Lc 7,11-17
El Evangelio de hoy narra el encuentro de Jesús con la viuda de Naim que llora la muerte de su único hijo, mientras lo llevan a la tumba, y nos anima a abrir el corazón a la compasión. El evangelista no dice que Jesús tuvo compasión sino que “al verla el Señor, le dio lástima”, que es como decir “fue víctima de compasión”. Mucha gente acompañaba a aquella mujer, pero Jesús ve su realidad: que se queda sola hoy y hasta el fin de su vida, porque es viuda y ha perdido al único hijo. Es la compasión la que hace entender profundamente la realidad. La compasión te hace ver las cosas como son; es como la lente del corazón: nos hace entender de verdad la dimensión de las cosas.
Muchas veces en los Evangelios Jesús se deja llevar por la compasión. La compasión es el lenguaje de Dios. Fue Dios quien dijo a Moisés “he visto el dolor de mi pueblo” (Ex 3,7); es la compasión de Dios la que envía a Moisés a salvar al pueblo.
Nuestro Dios es un Dios de compasión, y esa compasión es –podemos decir– la debilidad de Dios, pero también su fuerza, lo mejor que nos da: porque fue la compasión la que le movió a enviarnos al Hijo. Es el lenguaje de Dios.
La compasión no es ese sentimiento de pena, que se nota, por ejemplo, cuando se ve morir a un perro en la carretera: “pobrecillo, nos da un poco de pena”. ¡No! Es involucrarse en el problema de los demás, jugarse la vida ahí. El Señor, de hecho, se juega la vida y va allí.
Otro ejemplo es la multiplicación de los panes, cuando Jesús dice a los discípulos que den de comer a la muchedumbre que lo seguía, mientras que ellos querían despedirla. ¡Eran prudentes, los discípulos! Creo que en aquel momento Jesús se enfadó, en su corazón, considerando la respuesta: “Dadles vosotros de comer”. Les invita a hacerse cargo de la gente, sin pensar que tras una jornada así pudieran ir a las aldeas a comprar pan. El Señor, dice el Evangelio, tuvo compasión porque “veía a aquella gente como ovejas sin pastor”. Así pues, por una parte, el gesto de Jesús, la compasión, y por otra la actitud egoísta de los discípulos que buscan una solución sin compromiso, que no se manchan las manos, como diciendo: ¡que esa gente se las apañe!

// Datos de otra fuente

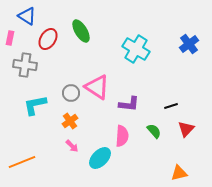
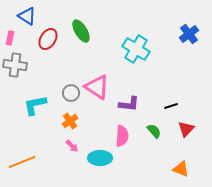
blue cross: moved 10 px up
gray cross: moved 10 px left
cyan ellipse: rotated 45 degrees clockwise
orange triangle: moved 2 px right, 4 px up; rotated 36 degrees clockwise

Si la compasión es el lenguaje de Dios, muchas veces el lenguaje humano es la indiferencia. Una noche de invierno, delante de un restaurante de lujo, una mujer que vive en la calle tiende la mano a otra señora que sale, bien abrigada, del restaurante, y esta señora mira a otra parte. Eso es la indiferencia. Cuántas veces miramos a otra parte, y cerramos la puerta a la compasión. Podemos hacer examen de conciencia: ¿habitualmente mira a otra parte? ¿O dejo que el Espíritu Santo me lleve por la senda de la compasión? Que es una virtud de Dios.
Impresiona también una palabra del Evangelio de hoy cuando Jesús dice a esa madre: “No llores”. Una caricia de compasión. Jesús toca el féretro, diciendo al chico que se levante. Entonces, el joven se sienta y empieza a hablar. “Y Jesús se lo entregó a su madre”. Lo entregó, lo devolvió, lo restituyó: un acto de justicia. Esa palabra se usa en justicia: restituir. La compasión nos lleva por la vía de la verdadera justicia. Siempre hay que restituir a los que tienen cierto derecho, y eso nos salva siempre del egoísmo, de la indiferencia, del encierro en nosotros mismos. Sigamos la Eucaristía de hoy con estas palabras: “El Señor fue presa de gran compasión”. Que Él tenga también compasión de cada uno de nosotros: lo necesitamos.